Juízes à beira de um ataque de nervos

126 2022-10-31 10:06:47 Politica
Juízes conselheiros do Tribunal Supremo manifestam-se agastados com alegadas violações constantes da lei por este órgão.

Da polémica consta um rol de más práticas: o concurso de admissão de novos juízes conselheiros do Tribunal Supremo; o ingresso recente de mil funcionários nos tribunais sem concurso público e pela via do nepotismo; a rocambolesca eliminação da pronúncia contra o general Higino Carneiro por actos de corrupção; e o presidente da Câmara Criminal com mandato expirado há um ano.

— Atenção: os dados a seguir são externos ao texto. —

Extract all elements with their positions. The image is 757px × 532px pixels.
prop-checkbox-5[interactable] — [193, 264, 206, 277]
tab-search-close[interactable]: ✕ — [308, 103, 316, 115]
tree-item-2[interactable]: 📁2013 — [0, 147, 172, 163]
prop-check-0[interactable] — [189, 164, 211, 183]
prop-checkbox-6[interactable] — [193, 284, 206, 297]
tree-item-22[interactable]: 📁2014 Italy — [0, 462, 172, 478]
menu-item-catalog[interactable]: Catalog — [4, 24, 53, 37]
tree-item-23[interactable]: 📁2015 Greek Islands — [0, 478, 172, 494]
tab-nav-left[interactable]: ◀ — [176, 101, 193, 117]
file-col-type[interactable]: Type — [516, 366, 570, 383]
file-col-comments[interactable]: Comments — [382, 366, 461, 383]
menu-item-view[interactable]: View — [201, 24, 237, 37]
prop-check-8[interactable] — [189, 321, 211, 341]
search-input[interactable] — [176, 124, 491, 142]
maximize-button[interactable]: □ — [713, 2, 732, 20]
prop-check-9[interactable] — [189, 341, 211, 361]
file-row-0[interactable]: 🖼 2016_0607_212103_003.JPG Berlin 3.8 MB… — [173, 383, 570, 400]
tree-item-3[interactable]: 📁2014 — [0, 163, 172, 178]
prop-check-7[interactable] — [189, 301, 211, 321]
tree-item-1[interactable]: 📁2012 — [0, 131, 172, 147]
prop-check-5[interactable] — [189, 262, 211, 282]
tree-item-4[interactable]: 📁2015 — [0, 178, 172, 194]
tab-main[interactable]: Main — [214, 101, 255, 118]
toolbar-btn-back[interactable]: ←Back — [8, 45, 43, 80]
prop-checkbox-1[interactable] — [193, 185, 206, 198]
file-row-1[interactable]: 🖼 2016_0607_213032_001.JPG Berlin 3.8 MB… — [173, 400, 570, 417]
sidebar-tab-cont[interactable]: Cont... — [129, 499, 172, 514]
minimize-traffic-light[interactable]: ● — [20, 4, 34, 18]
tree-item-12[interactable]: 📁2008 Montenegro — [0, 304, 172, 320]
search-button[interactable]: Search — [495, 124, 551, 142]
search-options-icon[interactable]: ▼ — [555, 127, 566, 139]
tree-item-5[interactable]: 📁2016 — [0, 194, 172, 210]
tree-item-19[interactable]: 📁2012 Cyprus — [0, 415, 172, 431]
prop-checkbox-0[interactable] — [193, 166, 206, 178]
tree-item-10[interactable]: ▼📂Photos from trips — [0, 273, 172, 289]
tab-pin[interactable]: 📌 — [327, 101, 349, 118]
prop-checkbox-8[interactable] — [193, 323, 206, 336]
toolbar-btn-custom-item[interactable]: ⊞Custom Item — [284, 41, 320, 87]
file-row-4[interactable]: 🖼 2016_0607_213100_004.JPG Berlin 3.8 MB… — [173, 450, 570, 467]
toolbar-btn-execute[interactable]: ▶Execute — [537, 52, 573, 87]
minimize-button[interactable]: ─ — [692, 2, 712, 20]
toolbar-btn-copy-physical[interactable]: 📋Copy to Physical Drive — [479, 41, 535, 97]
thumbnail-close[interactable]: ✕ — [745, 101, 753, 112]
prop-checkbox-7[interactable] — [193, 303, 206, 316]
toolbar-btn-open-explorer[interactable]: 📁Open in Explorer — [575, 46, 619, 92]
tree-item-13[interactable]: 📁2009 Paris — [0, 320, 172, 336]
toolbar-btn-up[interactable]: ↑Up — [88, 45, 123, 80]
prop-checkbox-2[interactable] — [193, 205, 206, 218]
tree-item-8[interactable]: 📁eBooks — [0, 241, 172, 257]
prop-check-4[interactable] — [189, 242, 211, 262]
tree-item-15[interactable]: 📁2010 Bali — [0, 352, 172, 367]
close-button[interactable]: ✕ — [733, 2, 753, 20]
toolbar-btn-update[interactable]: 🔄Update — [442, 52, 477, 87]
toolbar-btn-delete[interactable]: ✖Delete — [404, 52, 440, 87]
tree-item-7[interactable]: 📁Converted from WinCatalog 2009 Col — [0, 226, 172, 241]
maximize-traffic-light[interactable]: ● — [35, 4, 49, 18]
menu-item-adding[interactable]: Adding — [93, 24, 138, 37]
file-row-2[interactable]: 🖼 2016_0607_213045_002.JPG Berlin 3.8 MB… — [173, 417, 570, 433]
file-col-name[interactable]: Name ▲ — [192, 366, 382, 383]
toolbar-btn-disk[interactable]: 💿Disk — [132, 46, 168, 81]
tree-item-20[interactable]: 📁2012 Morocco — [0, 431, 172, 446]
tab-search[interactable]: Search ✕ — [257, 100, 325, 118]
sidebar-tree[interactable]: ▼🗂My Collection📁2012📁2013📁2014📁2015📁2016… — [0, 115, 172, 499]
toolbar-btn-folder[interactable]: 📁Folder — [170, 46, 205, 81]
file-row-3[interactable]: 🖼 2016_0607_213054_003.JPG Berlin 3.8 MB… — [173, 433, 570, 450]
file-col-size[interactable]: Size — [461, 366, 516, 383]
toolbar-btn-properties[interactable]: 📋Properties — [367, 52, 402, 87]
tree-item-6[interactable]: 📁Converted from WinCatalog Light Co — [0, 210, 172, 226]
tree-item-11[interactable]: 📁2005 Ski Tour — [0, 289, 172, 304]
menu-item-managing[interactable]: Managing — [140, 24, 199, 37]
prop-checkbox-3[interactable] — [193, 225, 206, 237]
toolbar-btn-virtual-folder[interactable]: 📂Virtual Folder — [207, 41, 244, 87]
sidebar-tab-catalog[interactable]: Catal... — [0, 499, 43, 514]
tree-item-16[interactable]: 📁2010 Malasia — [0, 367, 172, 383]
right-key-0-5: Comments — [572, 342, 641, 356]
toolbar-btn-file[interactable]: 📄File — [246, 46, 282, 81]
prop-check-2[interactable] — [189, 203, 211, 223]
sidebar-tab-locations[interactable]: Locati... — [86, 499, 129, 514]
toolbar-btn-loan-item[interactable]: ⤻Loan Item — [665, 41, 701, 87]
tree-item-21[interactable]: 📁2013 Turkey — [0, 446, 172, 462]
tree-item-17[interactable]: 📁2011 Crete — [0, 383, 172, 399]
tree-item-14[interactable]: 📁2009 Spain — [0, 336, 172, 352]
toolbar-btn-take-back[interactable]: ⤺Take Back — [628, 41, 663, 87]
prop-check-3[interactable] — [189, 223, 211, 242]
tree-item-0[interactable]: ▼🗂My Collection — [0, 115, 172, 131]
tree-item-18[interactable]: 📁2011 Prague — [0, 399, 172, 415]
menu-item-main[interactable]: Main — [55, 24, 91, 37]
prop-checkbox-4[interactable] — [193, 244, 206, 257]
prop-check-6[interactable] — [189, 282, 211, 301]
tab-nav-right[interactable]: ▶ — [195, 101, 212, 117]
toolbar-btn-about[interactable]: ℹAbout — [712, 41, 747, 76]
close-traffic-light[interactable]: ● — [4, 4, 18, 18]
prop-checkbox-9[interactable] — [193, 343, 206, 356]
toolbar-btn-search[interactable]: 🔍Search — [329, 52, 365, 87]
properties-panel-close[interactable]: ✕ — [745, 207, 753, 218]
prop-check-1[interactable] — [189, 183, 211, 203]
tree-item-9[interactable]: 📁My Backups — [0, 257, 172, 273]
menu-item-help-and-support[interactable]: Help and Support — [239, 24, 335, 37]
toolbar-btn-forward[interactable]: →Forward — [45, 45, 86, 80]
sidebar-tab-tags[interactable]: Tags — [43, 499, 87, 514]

O Tribunal Supremo contará, em breve, com mais oito juízes conselheiros que se juntarão aos 21 em funções. No passado dia 26 de Outubro, o Conselho Superior da Magistratura Judicial (CSMJ) abriu o concurso para a admissão dos novos juízes conselheiros, incluindo a controversa participação de juízes da primeira instância. Estes, por lei, estariam impedidos de participar. Nalguns casos, a justiça natural pode impor a participação de juízes a exercer funções de interesse público que exigem a presidência ou direcção de um magistrado. Mas, para se evitar a enorme celeuma, a situação deveria ter sido normativamente esclarecida.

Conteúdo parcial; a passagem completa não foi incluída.